Panama Papers Tie More of China’s Elite to Secret Accounts
By MICHAEL FORSYTHE
APRIL 6, 2016
HONG KONG — At least three of the seven people on the Chinese Communist Party’s most powerful committee, including President Xi Jinping, have relatives who have controlled secretive offshore companies, the organization that has publicized a trove of leaked documents about hidden wealth reported on Wednesday.
The disclosures by the organization, the International Consortium of Investigative Journalists, risked new embarrassment for the Chinese authorities, already unnerved and infuriated by the organization’s leaks of the documents, known as the Panama Papers.
Chinese government censors have moved aggressively since the first release of leaked documents on Sunday to purge any media’s mention of them in China, going so far as to block Internet searches and online discussions that involve the words “Panama Papers.”
The documents, which came from Mossack Fonseca, a boutique Panamanian law firm that specializes in creating tax shelters and secretive corporations for wealthy clients, have jolted political leaders and other powerful figures around the world. But they are considered especially sensitive in China, where the Communist Party, under Mr. Xi, has pledged to eradicate corruption within its ranks and seeks to portray itself as a champion of equality, despite some of the world’s most glaring income disparities.

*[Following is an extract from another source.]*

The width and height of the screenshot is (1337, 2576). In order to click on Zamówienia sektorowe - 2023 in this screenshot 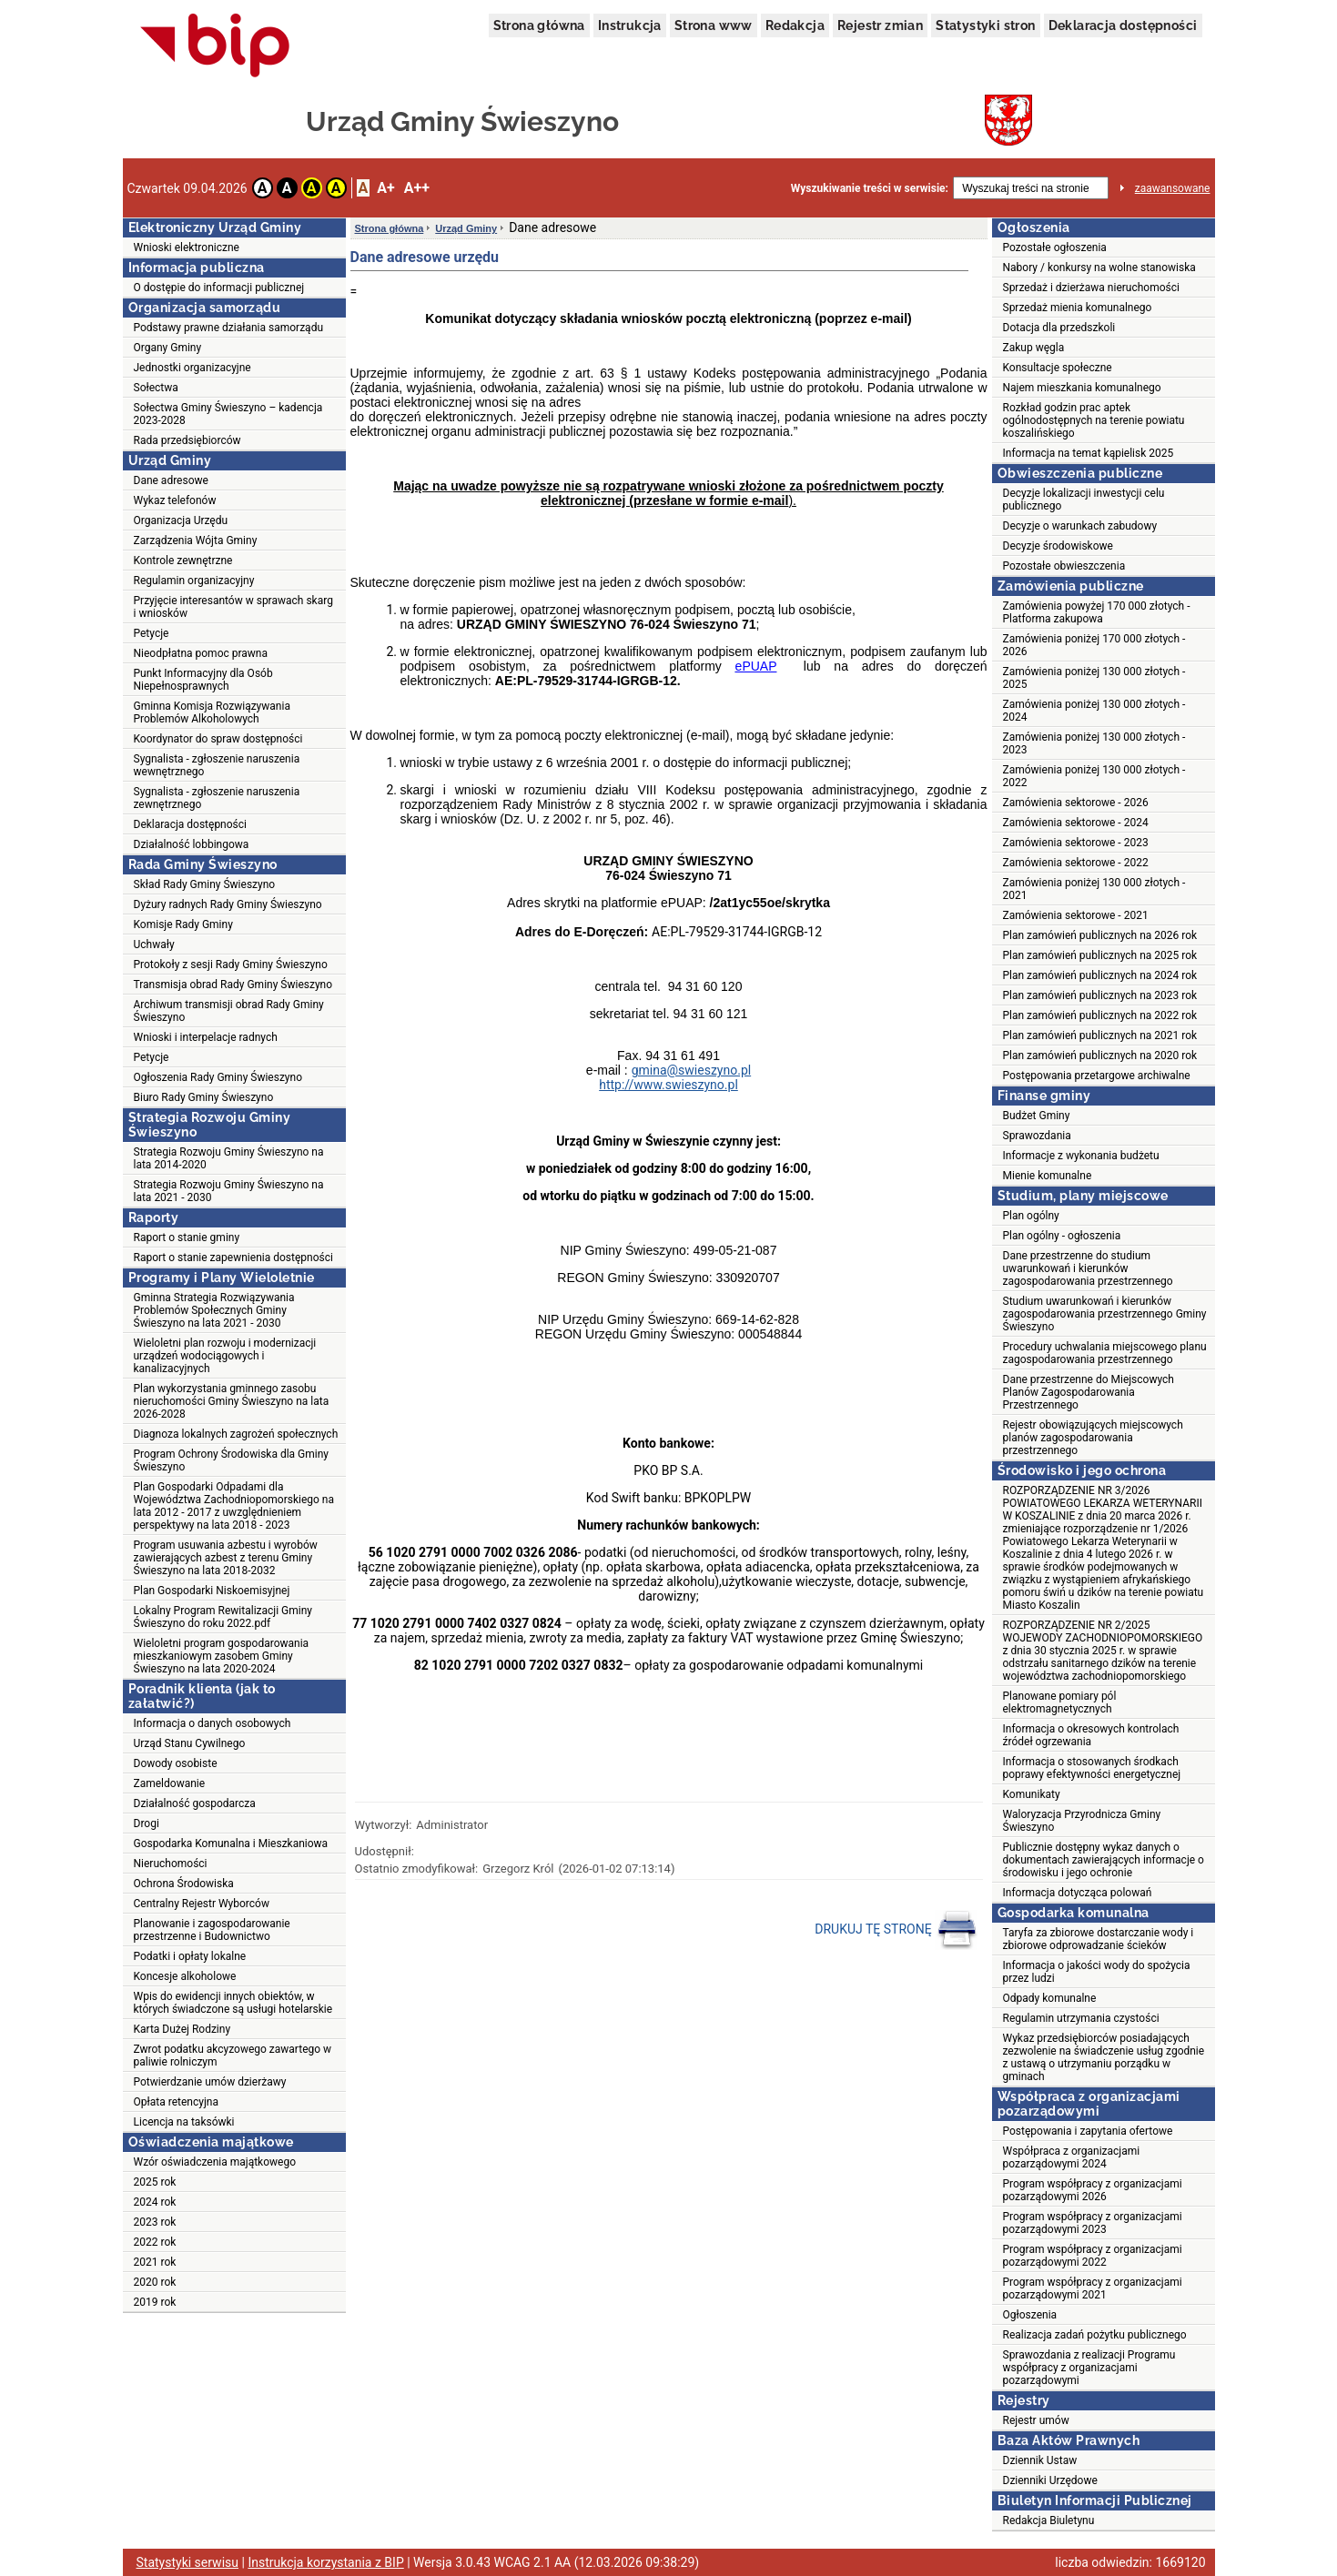, I will do `click(1076, 842)`.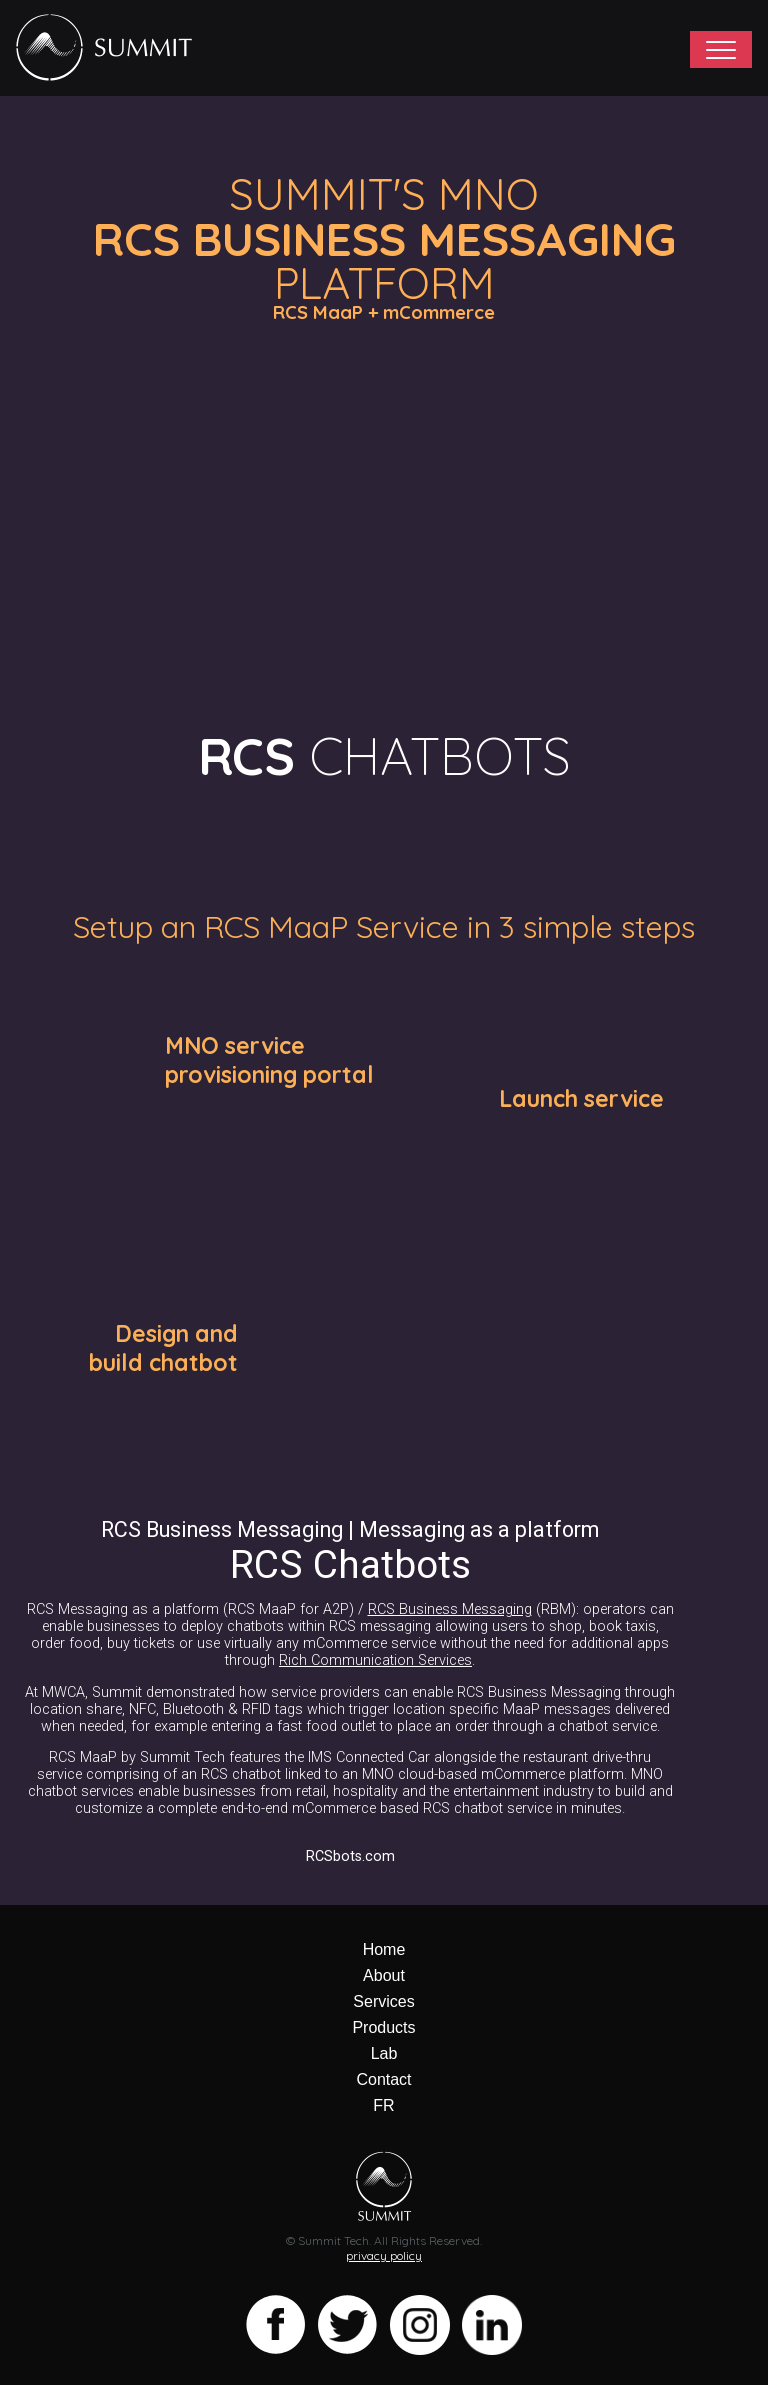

The information made public by the consortium on Wednesday included material on the Communist Party Politburo Standing Committee, the seven-member group, all men, that wields ultimate power in the country.
The daughter-in-law of Liu Yunshan, China’s propaganda chief, was once a shareholder and director of a company registered in the British Virgin Islands, and the son-in-law of Vice Premier Zhang Gaoli was a shareholder in three companies domiciled in the British tax haven, the consortium reported.
President Xi is the third member of the Politburo committee cited in the report as having a relative who controlled offshore companies. The ties of Mr. Xi’s brother-in-law, Deng Jiagui, to offshore companies have been known since 2012, when a Bloomberg News article about Mr. Xi’s family wealth detailed the business empire of Mr. Deng and his wife, Qi Qiaoqiao, the president’s sister.
The consortium’s review of the leaked documents found that Mr. Deng had acquired three additional offshore companies, well before Mr. Xi became China’s top leader and made a crackdown on corruption one of the centerpieces of his leadership.
The disclosures provide further insight into how China’s political elite has tapped into the global network of lawyers and wealth managers who, for a fee, can set up complex corporate structures that often have the effect of cloaking vast personal wealth.
It is not illegal for Chinese citizens to own companies offshore, and there are legitimate reasons for having one. Thousands of Chinese nationals have set up companies in offshore havens such as the British Virgin Islands and the Seychelles. Mossack Fonseca has more offices in China than in any other country, according to the company’s website.
Many of China’s most powerful families set up offshore companies during the administration of Hu Jintao, who preceded Mr. Xi as president and as leader of the Communist Party. Family members or close business associates of at least five of the nine men who served on the Politburo Standing Committee from 2007 through 2012 had links to offshore accounts, according to records reviewed by The New York Times.
It was during that period that Jia Liqing, the wife of Mr. Liu’s son, Liu Lefei, appears to have become the director and a shareholder of Ultra TimeInvestments, a company incorporated in the British Virgin Islands in 2009, according to the consortium's report. It is not clear what Ultra Time was used for, if anything. A Google search for the company’s name on Wednesday turned up only one result, a list of offshore “shelf companies” stating that Ultra Time had been incorporated on April 20, 2009.
Ms. Jia and her husband represent two of the most potent arms of the Chinese Communist Party. She is the daughter of China’s former minister of public security and chief prosecutor, Jia Chunwang, according to two people who have met the couple and who spoke on the condition of anonymity in order to preserve those relationships. Liu Lefei’s father oversees the country’s propaganda apparatus.
Liu Lefei heads one of China’s leading private equity firms and is a vice chairman of Citic Securities, the brokerage arm of the country’s biggest financial conglomerate. Ms. Jia was a banker at Merrill Lynch until 2014, according to online records from the Securities and Futures Commission of Hong Kong.
A woman who answered a Chinese cellphone number listed for Ms. Jia on the alumni website of Yale University, where she obtained an M.B.A., hung up after the caller identified himself as a New York Times reporter.
The consortium of journalists also reported that Lee Shing Put, a son-in-law of Mr. Zhang, the seventh-ranking person on the Politburo Standing Committee, was a shareholder in Zennon Capital Management, registered in the British Virgin Islands, and two other companies, Sino Reliance Networks and Glory TopInvestments.
Zennon Capital Management is the owner of a Hong Kong company that has the same name as an entity of which Mr. Lee is a director, according to Hong Kong’s company registry. No information could be found on Sino Reliance Networks and Glory TopInvestments, although a Hong Kong-registered company also is named Glory Top Investments.